Visualising legal fictions
I just got reminded of the poem 'Legal Fiction' by William Empson, which takes the ad coelum doctrine, the common law idea that you own the space above and below your property 'up to Heaven and down to Hell', and makes the geometry visible:
Law makes long spokes of the short stakes of men.
Your well fenced out real estate of mind
No high flat over the nomad citizen
Looks over, or train leaves behind.
Your rights extend under and above your claim
Without bound; you own land in Heaven and Hell;
Your part of the earth’s surface and mass are the same,
Of all cosmos’ volume, and all stars as well.
Your rights reach down where all owners meet, in Hell’s
Pointed exclusive conclave, at earth’s centre
(Your spun farm’s root still on that axis dwells);
And up, through galaxies, a growing sector.
You are nomad yet; the lighthouse beam you own
Flashes, like Lucifer, through the firmament.
Earth’s axis varies; your dark central cone
Wavers a candle’s shadow, at the end.
So you can see what this law represents, with the lighthouse beam of property claims rotating through space. (I copied the text from this blog post.)
Right now I can only think of one other bit of text in this weird little microgenre of 'making legal/social entities visible', this passage from Herbert Simon making market transactions visible as red lines between green globs representing firms:
Suppose that ["a mythical visitor from Mars"] approaches the Earth from space, equipped with a telescope that revels social structures.
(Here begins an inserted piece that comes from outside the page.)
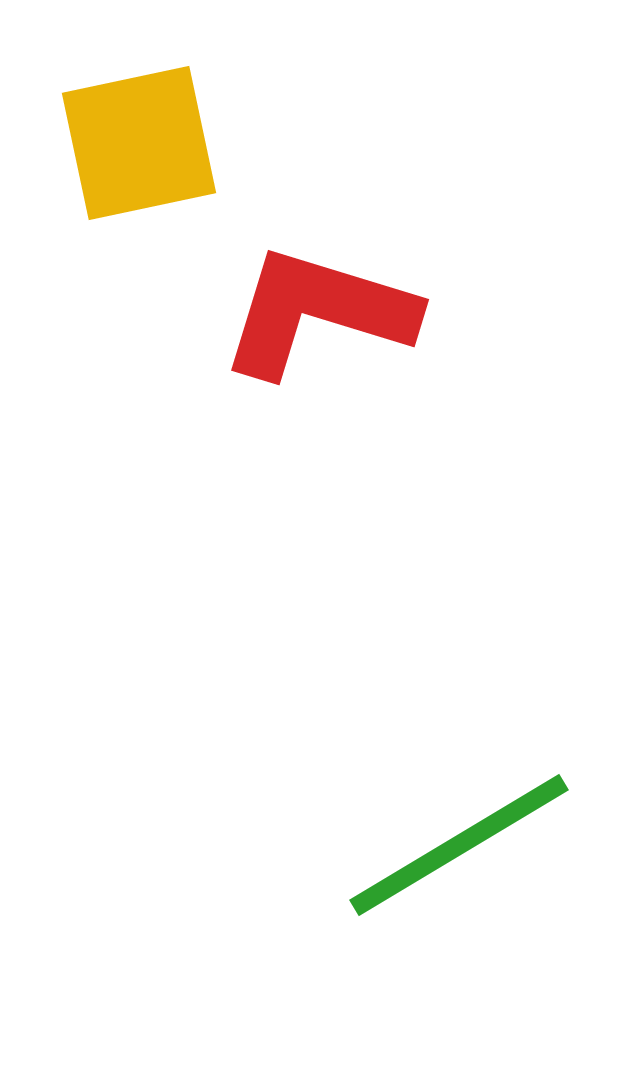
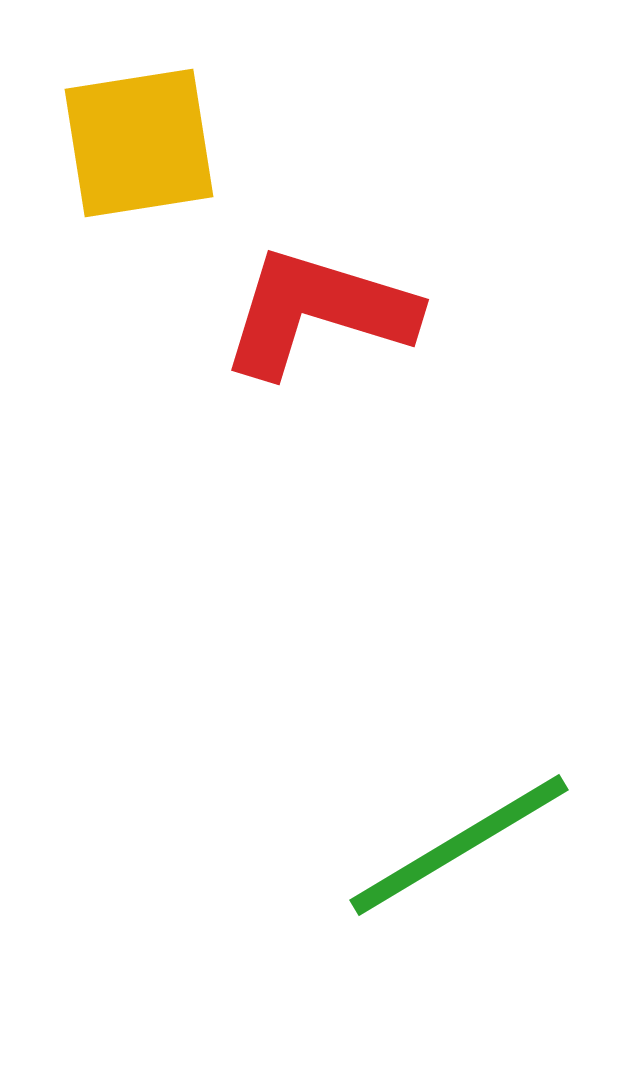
yellow square: rotated 3 degrees clockwise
The firms reveal themselves, say, as solid green areas with faint interior contours marking out divisions and departments. Market transactions show as red lines connecting firms, forming a network in the spaces between them. Within firms (and perhaps even between them) the approaching visitor also sees pale blue lines, the lines of authority connecting bosses with various levels of workers. As our visitors looked more carefully at the scene beneath, it might see one of the green masses divide, as a firm divested itself of one of its divisions. Or it might see one green object gobble up another. At this distance, the departing golden parachutes would probably not be visible.
No matter whether our visitor approached the United States or the Soviet Union, urban China or the European Community, the greater part of the space below it would be within green areas, for almost all of the inhabitants would be employees, hence inside the firm boundaries. Organizations would be the dominant feature of the landscape. A message sent back home, describing the scene, would speak of "large green areas interconnected by red lines." It would not likely speak of "a network of red lines connecting green spots."
(I've never read the original paper, I got this from Cosma Shalizi's In Soviet Union, Optimization Problem Solves You.)
Now I'm wondering what else is in this microgenre... any ideas?